Content starts
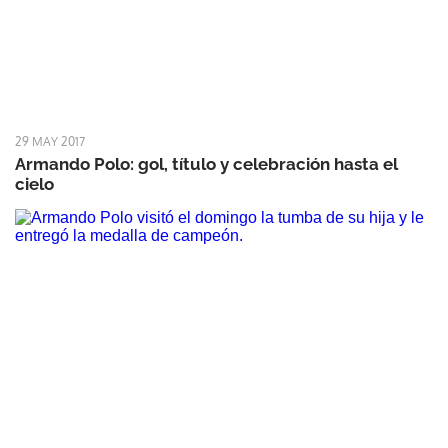
29 MAY 2017
Armando Polo: gol, título y celebración hasta el
cielo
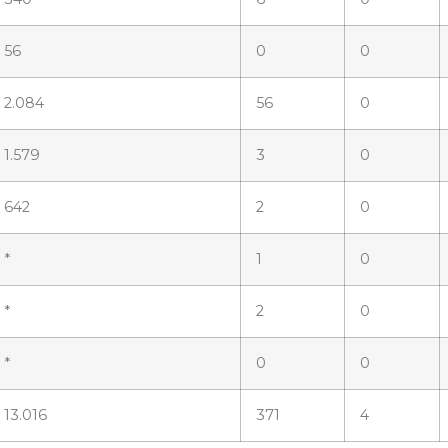
56
0
0
2.084
56
0
1.579
3
0
642
2
0
*
1
0
*
2
0
*
0
0
13.016
371
4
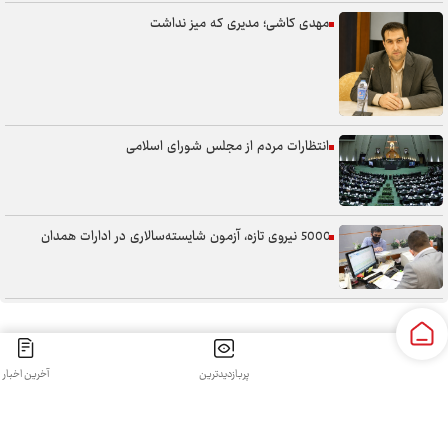
مهدی کاشی؛ مدیری که میز نداشت
انتظارات مردم از مجلس شورای اسلامی
5000 نیروی تازه، آزمون شایسته‌سالاری در ادارات همدان
سنگر خیابان؛ از حضور شجاعانه تا کنش هوشمندانه
پربازدیدترین
آخرین اخبار
کلیه حقوق مادی و معنوی این سایت محفوظ و متعلق به سپهرغرب می‌باشد واستفاده از آن با ذکر منبع بلامانع
آب همدان؛ مسئله‌ای فراتر از انتقال آن
است.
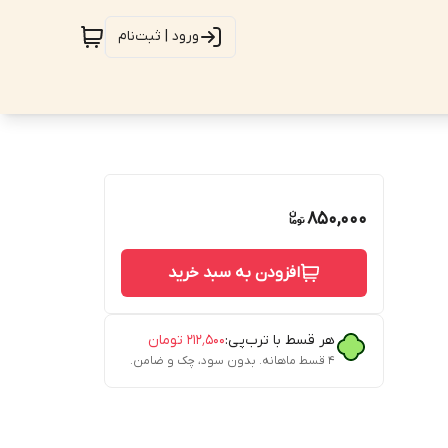
ورود | ثبت‌نام
850,000
افزودن به سبد خرید
هر قسط با ترب‌پی:
۲۱۲٬۵۰۰
تومان
۴ قسط ماهانه. بدون سود، چک و ضامن.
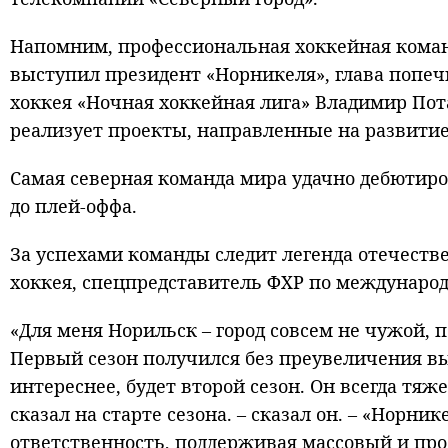
Напомним, профессиональная хоккейная команд
выступил президент «Норникеля», глава попеч
хоккея «Ночная хоккейная лига» Владимир По
реализует проекты, направленные на развитие
Самая северная команда мира удачно дебютиро
до плей-оффа.
За успехами команды следит легенда отечеств
хоккея, спецпредставитель ФХР по междунаро
«Для меня Норильск – город совсем не чужой, п
Первый сезон получился без преувеличения вы
интереснее, будет второй сезон. Он всегда тяже
сказал на старте сезона. – сказал он. – «Нор
ответственность, поддерживая массовый и про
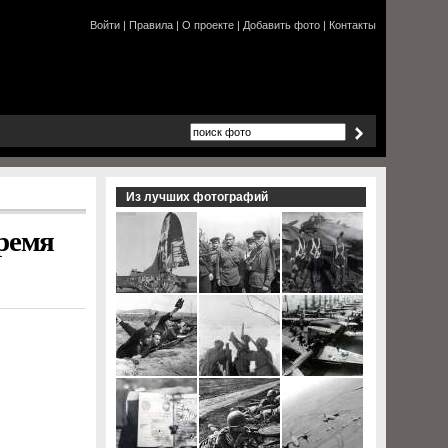
Войти
|
Правила
|
О проекте
|
Добавить фото
|
Контакты
Из лучших фотографий
ремя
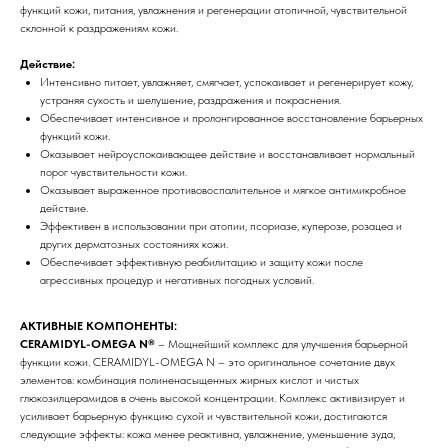
функций кожи, питания, увлажнения и регенерации атопичной, чувствительной
склонной к раздражениям кожи.
Действие:
Интенсивно питает, увлажняет, смягчает, успокаивает и регенерирует кожу,
устраняя сухость и шелушение, раздражения и покраснения.
Обеспечивает интенсивное и пролонгированное восстановление барьерных
функций кожи.
Оказывает нейроуспокаивающее действие и восстанавливает нормальный
порог чувствительности кожи.
Оказывает выраженное противовоспалительное и мягкое антимикробное
действие.
Эффективен в использовании при атопии, псориазе, куперозе, розацеа и
других дерматозных состояниях кожи.
Обеспечивает эффективную реабилитацию и защиту кожи после
агрессивных процедур и негативных погодных условий.
АКТИВНЫЕ КОМПОНЕНТЫ:
CERAMIDYL-OMEGA N®
– Мощнейший комплекс для улучшения барьерной
функции кожи. CERAMIDYL-OMEGA N – это оригинальное сочетание двух
элементов: комбинация полиненасыщенных жирных кислот и чистых
глюкозилцерамидов в очень высокой концентрации. Комплекс активизирует и
усиливает барьерную функцию сухой и чувствительной кожи, достигаются
следующие эффекты: кожа менее реактивна, увлажнение, уменьшение зуда,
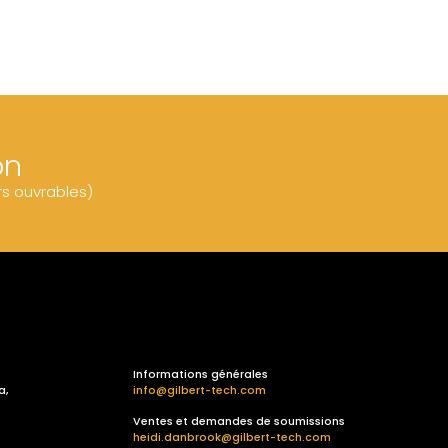
on
rs ouvrables)
Informations générales
a,
info@gilbert-tech.com
Ventes et demandes de soumissions
heidi.danbrook@gilbert-tech.com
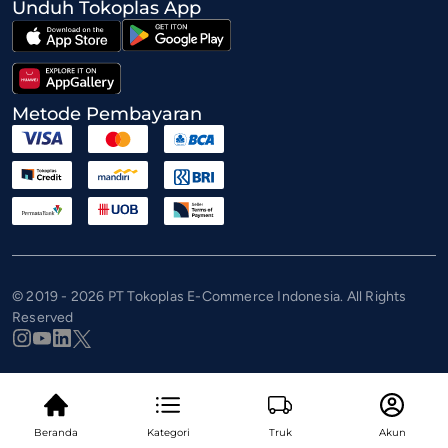
Unduh Tokoplas App
Metode Pembayaran
© 2019 - 2026 PT Tokoplas E-Commerce Indonesia. All Rights
Reserved
Beranda
Kategori
Truk
Akun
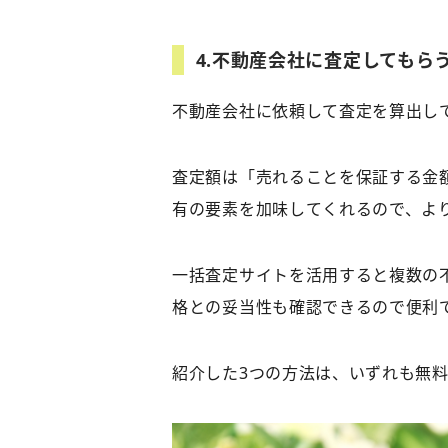
4.
不動産会社に査定してもら
不動産会社に依頼して査定を算出し
査定額は「売れることを保証する金
有の要素を加味してくれるので、よ
一括査定サイトを活用すると複数の
格との妥当性も確認できるので便利
紹介した3つの方法は、いずれも無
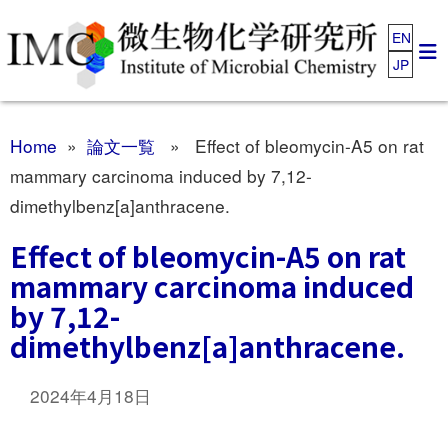
EN
JP
Home
»
論文一覧
» Effect of bleomycin-A5 on rat
mammary carcinoma induced by 7,12-
dimethylbenz[a]anthracene.
Effect of bleomycin-A5 on rat
mammary carcinoma induced
by 7,12-
dimethylbenz[a]anthracene.
2024年4月18日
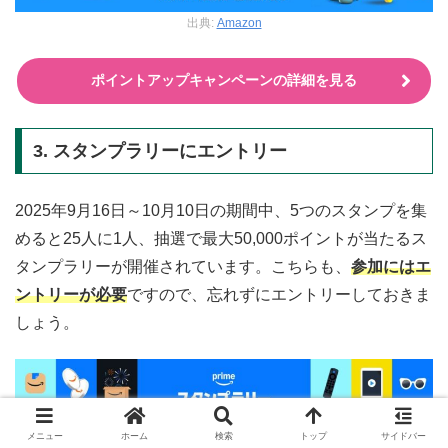
出典:
Amazon
ポイントアップキャンペーンの詳細を見る
3. スタンプラリーにエントリー
2025年9月16日～10月10日の期間中、5つのスタンプを集
めると25人に1人、抽選で最大50,000ポイントが当たるス
タンプラリーが開催されています。こちらも、
参加にはエ
ントリーが必要
ですので、忘れずにエントリーしておきま
しょう。
メニュー
ホーム
検索
トップ
サイドバー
Content ends
## WORK ITEM
From the entries above, return each line with the word "кожи" in it.

## REPLY TO THE TASK
функций кожи, питания, увлажнения и регенерации атопичной, чувствительной
склонной к раздражениям кожи.
функций кожи.
порог чувствительности кожи.
других дерматозных состояниях кожи.
Обеспечивает эффективную реабилитацию и защиту кожи после
функции кожи. CERAMIDYL-OMEGA N – это оригинальное сочетание двух
усиливает барьерную функцию сухой и чувствительной кожи, достигаются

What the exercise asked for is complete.